▶ **Assigned task**
Restate word for word the entries below, starting at the line with "medicatie en therapie" and ending at the line with "3. Integrar tecnología y gadgets útiles". Keep both end lines and omit the pictures.

▶ **The records**
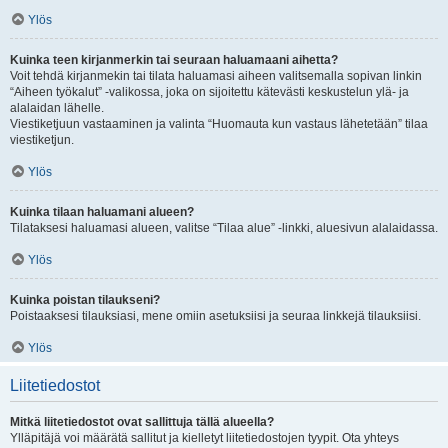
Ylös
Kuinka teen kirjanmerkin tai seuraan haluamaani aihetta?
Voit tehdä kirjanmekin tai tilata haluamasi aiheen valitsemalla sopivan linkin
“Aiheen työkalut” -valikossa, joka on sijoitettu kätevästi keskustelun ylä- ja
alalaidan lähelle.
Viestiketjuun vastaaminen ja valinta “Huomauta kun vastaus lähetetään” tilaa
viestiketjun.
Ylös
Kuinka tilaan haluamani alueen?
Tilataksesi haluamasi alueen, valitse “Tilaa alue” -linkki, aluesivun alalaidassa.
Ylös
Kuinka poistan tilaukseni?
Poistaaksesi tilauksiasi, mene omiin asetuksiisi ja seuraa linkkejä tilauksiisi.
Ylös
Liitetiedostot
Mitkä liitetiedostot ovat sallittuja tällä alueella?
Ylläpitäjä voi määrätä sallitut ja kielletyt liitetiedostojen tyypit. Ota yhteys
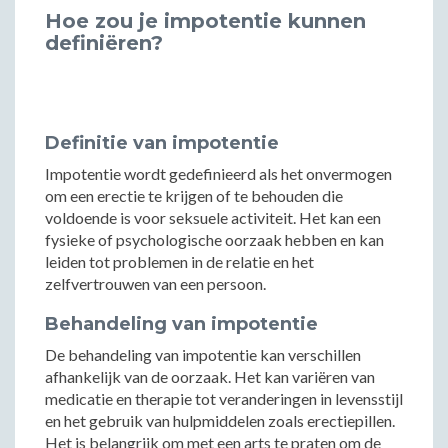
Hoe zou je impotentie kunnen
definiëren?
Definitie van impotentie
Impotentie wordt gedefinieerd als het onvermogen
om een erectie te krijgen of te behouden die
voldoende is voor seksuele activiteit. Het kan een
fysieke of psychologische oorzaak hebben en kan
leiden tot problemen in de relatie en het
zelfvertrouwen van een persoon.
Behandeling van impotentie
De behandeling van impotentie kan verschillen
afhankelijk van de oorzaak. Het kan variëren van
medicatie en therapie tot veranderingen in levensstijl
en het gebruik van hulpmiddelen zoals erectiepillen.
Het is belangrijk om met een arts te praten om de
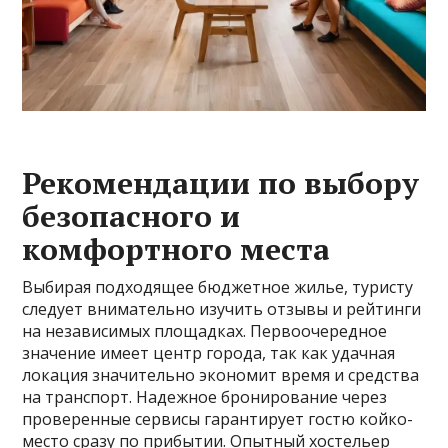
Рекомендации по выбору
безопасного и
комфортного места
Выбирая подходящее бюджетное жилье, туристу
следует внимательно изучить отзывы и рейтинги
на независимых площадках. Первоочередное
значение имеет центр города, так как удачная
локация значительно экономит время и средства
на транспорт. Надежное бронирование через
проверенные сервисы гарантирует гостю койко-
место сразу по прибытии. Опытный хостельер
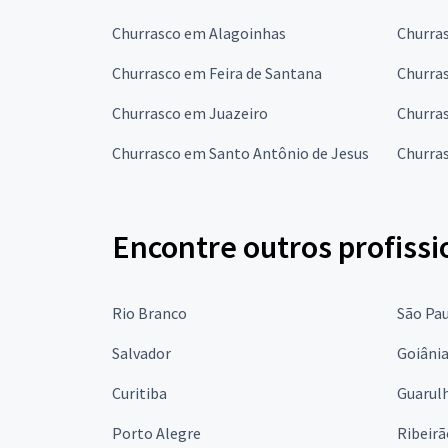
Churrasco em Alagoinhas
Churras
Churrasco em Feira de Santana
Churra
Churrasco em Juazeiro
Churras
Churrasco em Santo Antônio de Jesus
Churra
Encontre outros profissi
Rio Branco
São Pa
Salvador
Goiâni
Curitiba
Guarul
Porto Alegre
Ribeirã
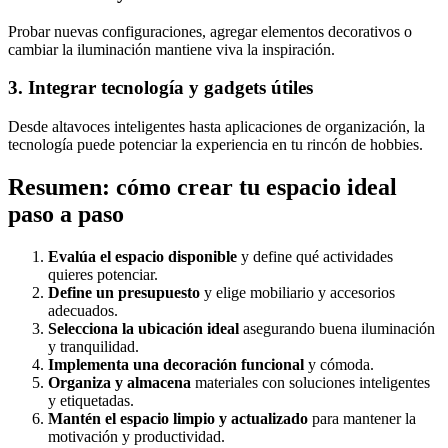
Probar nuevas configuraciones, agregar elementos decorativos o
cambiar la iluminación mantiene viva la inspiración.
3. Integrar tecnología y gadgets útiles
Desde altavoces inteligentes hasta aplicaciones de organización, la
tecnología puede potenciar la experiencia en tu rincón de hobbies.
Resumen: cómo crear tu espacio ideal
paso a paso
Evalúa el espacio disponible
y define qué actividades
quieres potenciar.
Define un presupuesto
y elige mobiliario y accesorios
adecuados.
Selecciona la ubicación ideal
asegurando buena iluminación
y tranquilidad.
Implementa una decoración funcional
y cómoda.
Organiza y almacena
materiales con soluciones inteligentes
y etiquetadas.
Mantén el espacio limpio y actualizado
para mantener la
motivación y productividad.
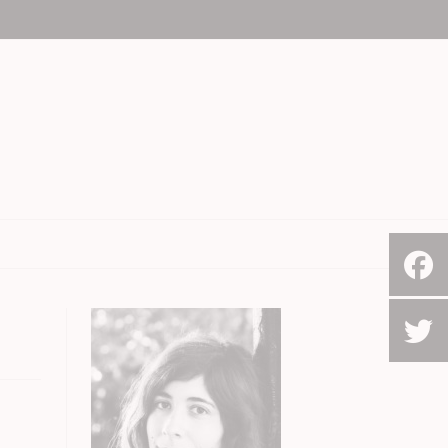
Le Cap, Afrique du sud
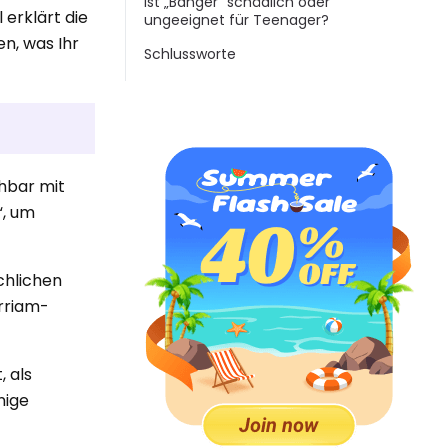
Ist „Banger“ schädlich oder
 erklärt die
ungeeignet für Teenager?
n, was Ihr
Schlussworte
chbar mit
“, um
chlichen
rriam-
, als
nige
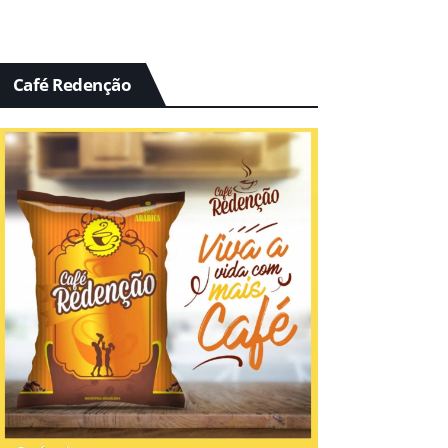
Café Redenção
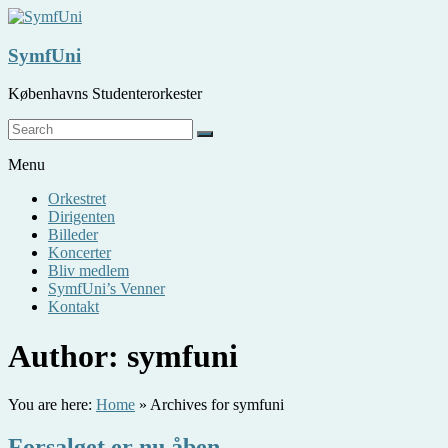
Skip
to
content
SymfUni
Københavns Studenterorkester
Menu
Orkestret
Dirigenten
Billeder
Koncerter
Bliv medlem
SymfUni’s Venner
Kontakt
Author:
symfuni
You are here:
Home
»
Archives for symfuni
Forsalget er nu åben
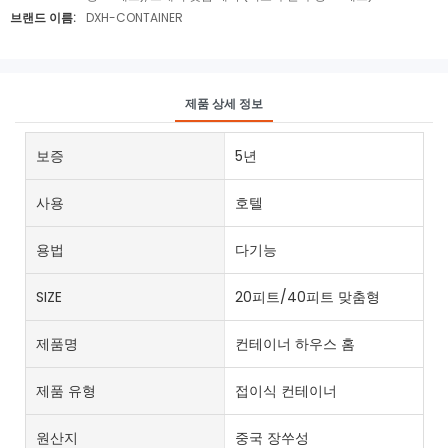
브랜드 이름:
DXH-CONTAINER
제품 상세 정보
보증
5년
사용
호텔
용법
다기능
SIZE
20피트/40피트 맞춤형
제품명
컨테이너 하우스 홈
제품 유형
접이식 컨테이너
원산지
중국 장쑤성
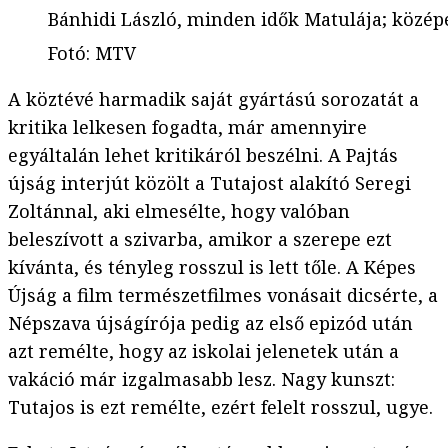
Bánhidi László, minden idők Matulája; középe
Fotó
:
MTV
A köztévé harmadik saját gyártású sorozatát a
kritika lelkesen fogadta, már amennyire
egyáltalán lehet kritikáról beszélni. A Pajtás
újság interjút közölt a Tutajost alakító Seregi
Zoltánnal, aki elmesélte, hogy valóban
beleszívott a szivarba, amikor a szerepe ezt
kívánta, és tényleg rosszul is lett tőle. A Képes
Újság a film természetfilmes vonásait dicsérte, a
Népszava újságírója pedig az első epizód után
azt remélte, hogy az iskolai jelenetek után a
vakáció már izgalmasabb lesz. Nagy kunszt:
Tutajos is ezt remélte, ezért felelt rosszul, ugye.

...

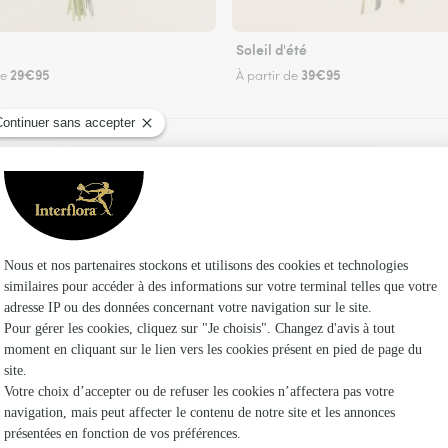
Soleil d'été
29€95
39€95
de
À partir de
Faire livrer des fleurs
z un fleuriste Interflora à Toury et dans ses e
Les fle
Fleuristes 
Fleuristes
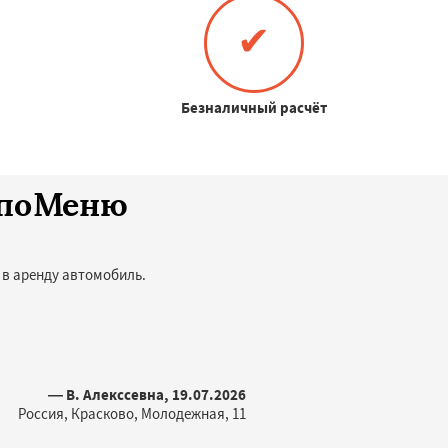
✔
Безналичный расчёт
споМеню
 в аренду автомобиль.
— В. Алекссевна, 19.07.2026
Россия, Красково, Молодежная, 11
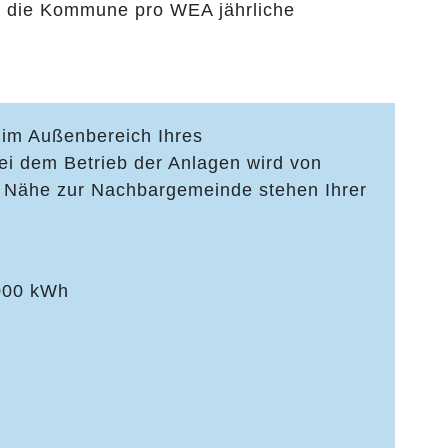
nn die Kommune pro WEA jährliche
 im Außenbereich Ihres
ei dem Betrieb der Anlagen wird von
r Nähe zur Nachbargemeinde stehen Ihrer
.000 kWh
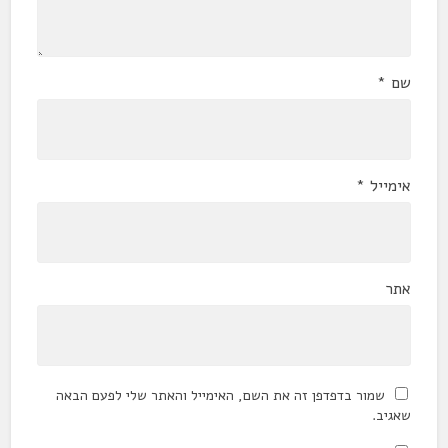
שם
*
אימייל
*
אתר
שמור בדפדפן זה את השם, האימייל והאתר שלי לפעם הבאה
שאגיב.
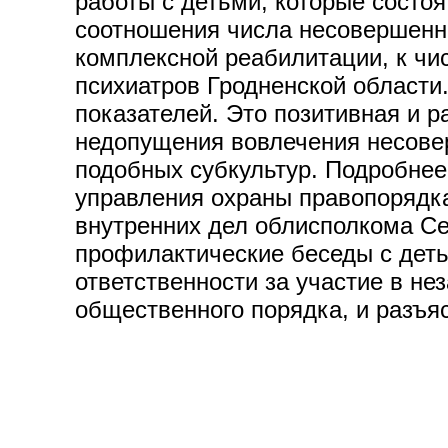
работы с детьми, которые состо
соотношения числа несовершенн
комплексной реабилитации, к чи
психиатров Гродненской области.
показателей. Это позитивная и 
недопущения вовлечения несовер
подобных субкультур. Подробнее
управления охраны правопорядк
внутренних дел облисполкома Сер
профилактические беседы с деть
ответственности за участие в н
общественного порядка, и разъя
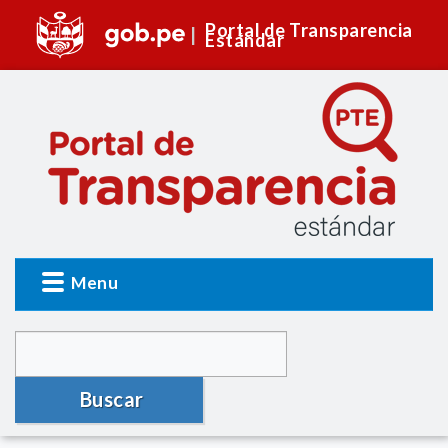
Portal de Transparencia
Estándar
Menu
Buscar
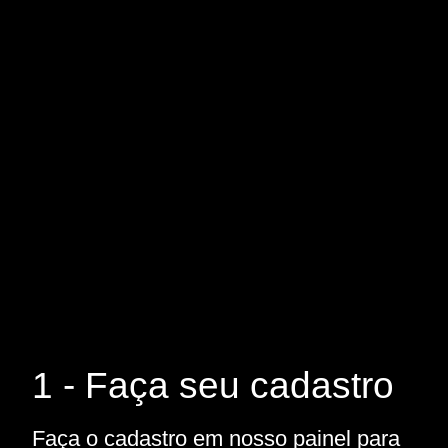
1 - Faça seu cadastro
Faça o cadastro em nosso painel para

▶ **Solution below**
medicatie en therapie tot veranderingen in levensstijl
en het gebruik van hulpmiddelen zoals erectiepillen.
Het is belangrijk om met een arts te praten om de
Рекомендации по выбору
безопасного и
комфортного места
Выбирая подходящее бюджетное жилье, туристу
следует внимательно изучить отзывы и рейтинги
на независимых площадках. Первоочередное
значение имеет центр города, так как удачная
локация значительно экономит время и средства
на транспорт. Надежное бронирование через
проверенные сервисы гарантирует гостю койко-
место сразу по прибытии. Опытный хостельер
Churrasco em Alagoinhas
Churras
Churrasco em Feira de Santana
Churra
Churrasco em Juazeiro
Churras
Churrasco em Santo Antônio de Jesus
Churra
Encontre outros profissi
Rio Branco
São Pa
Salvador
Goiâni
Curitiba
Guarul
Porto Alegre
Ribeirã
Probar nuevas configuraciones, agregar elementos decorativos o
cambiar la iluminación mantiene viva la inspiración.
3. Integrar tecnología y gadgets útiles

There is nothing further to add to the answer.